Dr John Robertson takes issue with several TV ‘historians’

Dan Snow, David Dimbleby, Neil Oliver, Andrew Marr and Diarmaid MacCulloch: They have all made ‘history’ series in the last few years for the BBC, of course.

Dr John Robertson
Dr John Robertson

I’ve complained about some of them because of blatant errors and misleading distortions. The BBC has, of course, reprimanded most of them, sacked one and burned the others. Well, actually no,  instead they have defended them all unreservedly and given them contracts.

Before I go on to deal individually with them you might find it fun to guess how many history degrees they have between them? Well it’s…two, just the two. Dan Snow has an MA in Modern History (Oxford). David Dimbleby has a Third in PPE (Oxford).  Neil Oliver has a 2.1 in Archaeology (Glasgow). Andrew Marr has a First in English (Cambridge), and Diarmaid MacCulloch  has a BA History (Oxford) and a PhD on Tudor History.

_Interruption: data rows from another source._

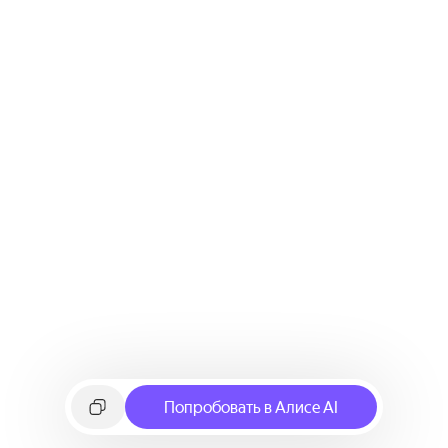
Попробовать в Алисе AI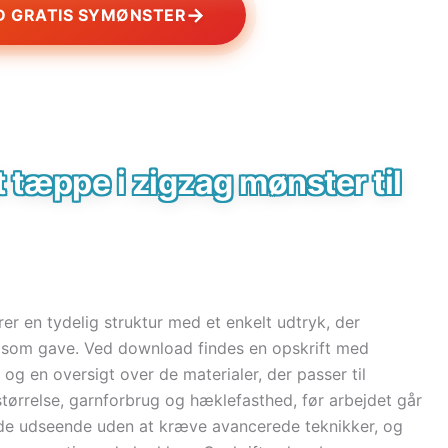
→
 GRATIS SYMØNSTER
t tæppe i zigzag mønster til
r en tydelig struktur med et enkelt udtryk, der
g som gave. Ved download findes en opskrift med
 og en oversigt over de materialer, der passer til
størrelse, garnforbrug og hæklefasthed, før arbejdet går
nde udseende uden at kræve avancerede teknikker, og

None have taught the subject or studied it at a postgraduate level other than Diarmaid and, in his case, in quite a narrow field with divinity students.

Dan Snow

Dan does have an MA in Modern History and is the son of retired BBC presenter Peter Snow. Dan has co-presented a series of popular takes on British battles and glorious English struggles such as that against the Spanish Armada. Unkind critics have suggested that, without his dad, he might be teaching in some forsaken private school and struggling to find spare time for his sailing.

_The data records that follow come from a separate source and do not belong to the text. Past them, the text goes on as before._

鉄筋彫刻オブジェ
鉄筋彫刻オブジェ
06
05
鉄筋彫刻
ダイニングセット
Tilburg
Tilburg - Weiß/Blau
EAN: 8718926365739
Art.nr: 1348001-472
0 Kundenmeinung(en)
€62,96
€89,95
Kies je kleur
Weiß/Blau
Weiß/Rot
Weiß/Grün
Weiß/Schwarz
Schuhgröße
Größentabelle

Dan Snow: His Dad was on the telly and his father in law owns half of Scotland. Just about.
Dan Snow: His Dad was on the telly and his father in law owns half of Scotland. Just about.

My only written complaint was against his BBC series ‘How the Celts Saved Britain’. It’s a profoundly flawed series much criticised for its stunning over-simplification of complex ideas. My comment was that the narrative seemed to suggest that the destruction of Christian, Romano-Celtic ‘Civilised’ Britain had been due largely to the attacks of Picts and Pagan Irish. How these raids, with no follow-up settlement, could have destroyed Christian Roman Britain in the well-populated and affluent midlands, south and south-east, was not made clear.

That the fundamental destruction of Christian Roman-Celtic Britain was actually at the hands of Pagan, Germanic invaders such as the proto-English, Angles and Saxons, was an idea saved until very late in the episode, and slipped in quietly.

By this time, the unfamiliar viewer had the clear notion that the Picts and the Pagan Irish were to blame. Dan didn’t reply personally, but BBC Complaints re-assured me that they had used my licence fee wisely to appoint reliable consultants to ensure the accuracy of the series. Best of all, on accuracy, was their suggestion that Hibernia meant the Land of Winter. Hibernia, hibernation, geddit? Obvious, innit? See this, admittedly challenging, read:

‘The name Hibernia was taken from Greek geographical accounts. During his exploration of northwest Europe (c. 320 BC),Pytheas of Massilia called the island Iérnē (written Ἰέρνη). In his book Geographia (c. 150 AD),Claudius Ptolemaeus (“Ptolemy”) called the island Iouerníā (written Ἰουερνία, where “ου”-oustands for w). Ιουέρνια Iouerníā was a Greek rendering of the Q-Celtic name *Īweriū from which eventually arose the Irish names Ériu and Éire. The original meaning of the name is thought to be “abundant land”.’

It took me five minutes to find, copy and paste the above extract from Wikipedia, suggesting almost the opposite of a land of winter.

David Dimbleby:

David, privately educated, third-class honours degree in Politics, Philosophy and Economics (PPE), member of the Bullingdon Club; son of BBC correspondent Richard; presents Question Time and has presented several BBC history series – competitively tendered for, I hope.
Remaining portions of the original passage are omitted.